» Assignment
Output the data exactly, with every line intact.

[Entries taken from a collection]
+ + + +

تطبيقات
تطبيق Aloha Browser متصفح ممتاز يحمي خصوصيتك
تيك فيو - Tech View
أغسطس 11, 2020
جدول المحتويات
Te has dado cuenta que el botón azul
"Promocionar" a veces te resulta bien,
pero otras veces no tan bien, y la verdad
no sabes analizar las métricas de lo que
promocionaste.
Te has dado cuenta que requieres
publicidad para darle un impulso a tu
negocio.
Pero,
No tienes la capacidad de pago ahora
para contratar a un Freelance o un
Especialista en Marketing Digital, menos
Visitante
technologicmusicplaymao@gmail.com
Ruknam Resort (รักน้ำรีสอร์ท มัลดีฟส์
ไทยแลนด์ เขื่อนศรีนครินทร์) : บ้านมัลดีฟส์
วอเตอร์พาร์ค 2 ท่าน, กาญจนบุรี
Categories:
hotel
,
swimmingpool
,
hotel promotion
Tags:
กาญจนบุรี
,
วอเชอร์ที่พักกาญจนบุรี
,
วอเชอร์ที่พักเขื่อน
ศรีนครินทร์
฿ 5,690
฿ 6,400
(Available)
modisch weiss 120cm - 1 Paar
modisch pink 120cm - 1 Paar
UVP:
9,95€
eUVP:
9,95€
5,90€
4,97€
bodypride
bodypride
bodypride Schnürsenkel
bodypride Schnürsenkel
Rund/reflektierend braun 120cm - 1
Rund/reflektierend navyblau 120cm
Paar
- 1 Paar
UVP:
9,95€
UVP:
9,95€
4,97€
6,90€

+ + + +

» Answer for this exercise
تطبيقات
تطبيق Aloha Browser متصفح ممتاز يحمي خصوصيتك
تيك فيو - Tech View
أغسطس 11, 2020
جدول المحتويات
Te has dado cuenta que el botón azul
"Promocionar" a veces te resulta bien,
pero otras veces no tan bien, y la verdad
no sabes analizar las métricas de lo que
promocionaste.
Te has dado cuenta que requieres
publicidad para darle un impulso a tu
negocio.
Pero,
No tienes la capacidad de pago ahora
para contratar a un Freelance o un
Especialista en Marketing Digital, menos
Visitante
technologicmusicplaymao@gmail.com
Ruknam Resort (รักน้ำรีสอร์ท มัลดีฟส์
ไทยแลนด์ เขื่อนศรีนครินทร์) : บ้านมัลดีฟส์
วอเตอร์พาร์ค 2 ท่าน, กาญจนบุรี
Categories:
hotel
,
swimmingpool
,
hotel promotion
Tags:
กาญจนบุรี
,
วอเชอร์ที่พักกาญจนบุรี
,
วอเชอร์ที่พักเขื่อน
ศรีนครินทร์
฿ 5,690
฿ 6,400
(Available)
modisch weiss 120cm - 1 Paar
modisch pink 120cm - 1 Paar
UVP:
9,95€
eUVP:
9,95€
5,90€
4,97€
bodypride
bodypride
bodypride Schnürsenkel
bodypride Schnürsenkel
Rund/reflektierend braun 120cm - 1
Rund/reflektierend navyblau 120cm
Paar
- 1 Paar
UVP:
9,95€
UVP:
9,95€
4,97€
6,90€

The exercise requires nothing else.